Атмосфера замка – это смешение настроения домашнего пространства, уютного семейного очага с мотивами хаоса и тревоги, связанными с заточением и преследованием.
Стены замка являются границей, которая отделяет одну действительность от другой. С одной стороны, замок – это убежище от невзгод внешнего мира, в котором прячутся волшебник Хаул, Софи, демон-огонек Кальцифер, бабуля – ведьма Пустоши, маленький помощник Маркл, собачка Хин. С другой стороны, замок – символ ограниченности, показывающий, что все живое находится в созданной человеком искусственной оболочке, а сам человек, погруженный в современную среду, теснится, ощущая свою хрупкость в лабиринте громоздких технических конструкций.
Уникальность образа замка состоит еще в том, что X. Миядзаки наделил его душой и способностью по-своему сопереживать героям фильма – замок в течение фильма то разрушается, то восстанавливается, в зависимости от жизненных перипетий его обитателей. Эти перемены, происходящие с замком, являются выражением в художественной форме постоянно движущегося, изменяющегося и развивающегося мира. Кроме того, это своеобразный символ, говорящий о том, что развитие техники и цивилизации находится в руках человека, который может направить их по своему усмотрению.

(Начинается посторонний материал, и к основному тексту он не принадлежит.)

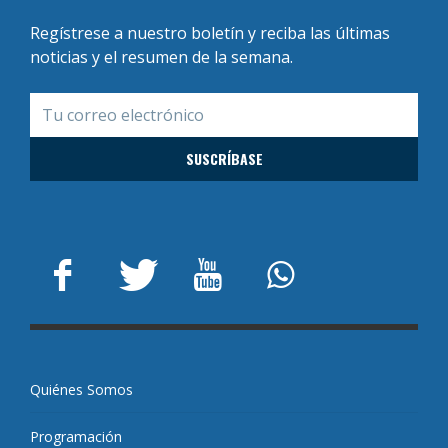
Regístrese a nuestro boletín y reciba las últimas
noticias y el resumen de la semana.
Quiénes Somos
Programación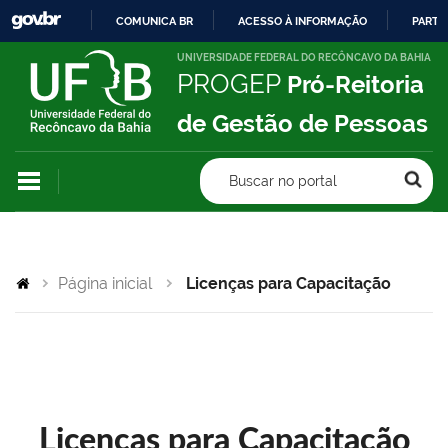
COMUNICA BR
ACESSO À INFORMAÇÃO
PARTI
IR
UNIVERSIDADE FEDERAL DO RECÔNCAVO DA BAHIA
PROGEP
Pró-Reitoria
PARA
O
de Gestão de Pessoas
CONTEÚDO
Buscar no portal
Página inicial
Licenças para Capacitação
Licenças para Capacitação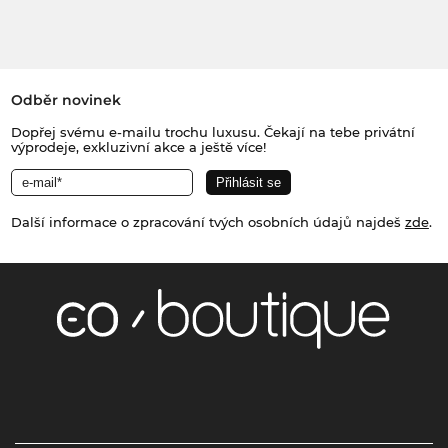
Odběr novinek
Dopřej svému e-mailu trochu luxusu. Čekají na tebe privátní
výprodeje, exkluzivní akce a ještě více!
Další informace o zpracování tvých osobních údajů najdeš
zde
.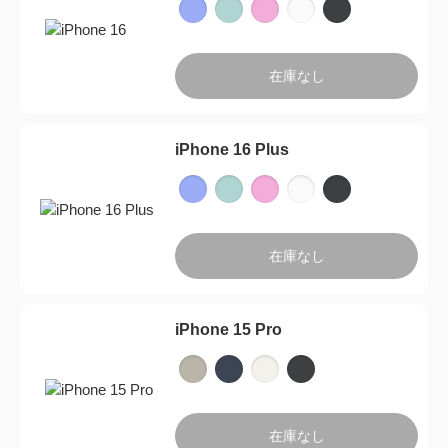
在庫なし
iPhone 16 Plus
在庫なし
iPhone 15 Pro
製品一覧に戻る
在庫なし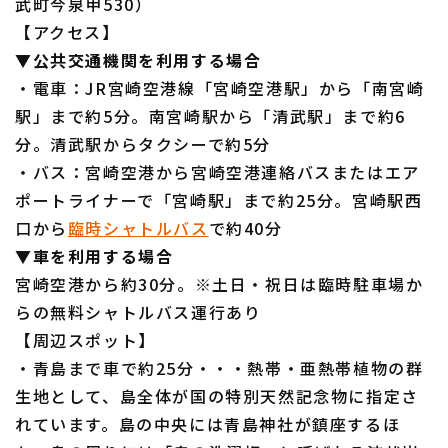
武町今泉甲530）
【アクセス】
▼公共交通機関を利用する場合
・電車：JR宮崎空港線「宮崎空港駅」から「南宮崎
駅」まで約5分。南宮崎駅から「清武駅」まで約6
分。清武駅からタクシーで約5分
・バス：宮崎空港から宮崎空港連絡バスまたはエア
ポートライナーで「宮崎駅」まで約25分。宮崎駅西
口から
臨時シャトルバス
で約40分
▼車を利用する場合
宮崎空港から約30分。※土日・祝日は臨時駐車場か
らの無料シャトルバス運行あり
【周辺スポット】
・青島まで車で約25分・・・熱帯・亜熱帯植物の群
生地として、島全体が国の特別天然記念物に指定さ
れています。島の中央には青島神社が鎮座するほ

«Стимпанк» в работах X. Миядзаки является своего рода ностальгическим мотивом и призывом к доброму прошлому. Многие элементы, например, связанные с изображением технических артефактов, выводят эстетику фильмов за пределы стиля «стимпанк» и расширяют ее до эстетики художественного направления «ретротехнофутуризма».
«Стимпанк» как стиль современного визуального искусства в анимационных фильмах X. Миядзаки изображает состояние цивилизации, в которой еще не перейден критический рубеж и не нарушен хрупкий баланс разумного сосуществования природы и технологий. В этот момент еще можно задать вопрос, для нас сейчас особо актуальный: где разумный предел развитию техники, и служит ли она созиданию и поддержанию корней человеческого существования, естественной среды обитания или разрушению?
Л.Н. Березовчук
Анимационная трактовка движения в кинотанце Дэвида Хинтона
Сегодня среди представителей самых разных специальностей, далеко не всегда имеющих отношение к собственно кинематографическим, получили широчайшее распространение технологии компьютерного генерирования изображения и монтажа. Доступны стали и видеокамеры. Имеется в виду не столько профессиональные качества оборудования для съемки, сколько укорененность в обыденном сознании убеждения в том, что «и я могу делать кино». Нельзя не заметить, как подобные тенденции вызывают резкое расширение экранной визуальной культуры, и как многие из подобных практик компьютерного получения изображения, во-первых, стремятся именоваться «искусством кино», а, во-вторых, виртуализация объекта съемки начинает влиять на художественное мышление в других видах искусства, быть может, подспудно для самих авторов.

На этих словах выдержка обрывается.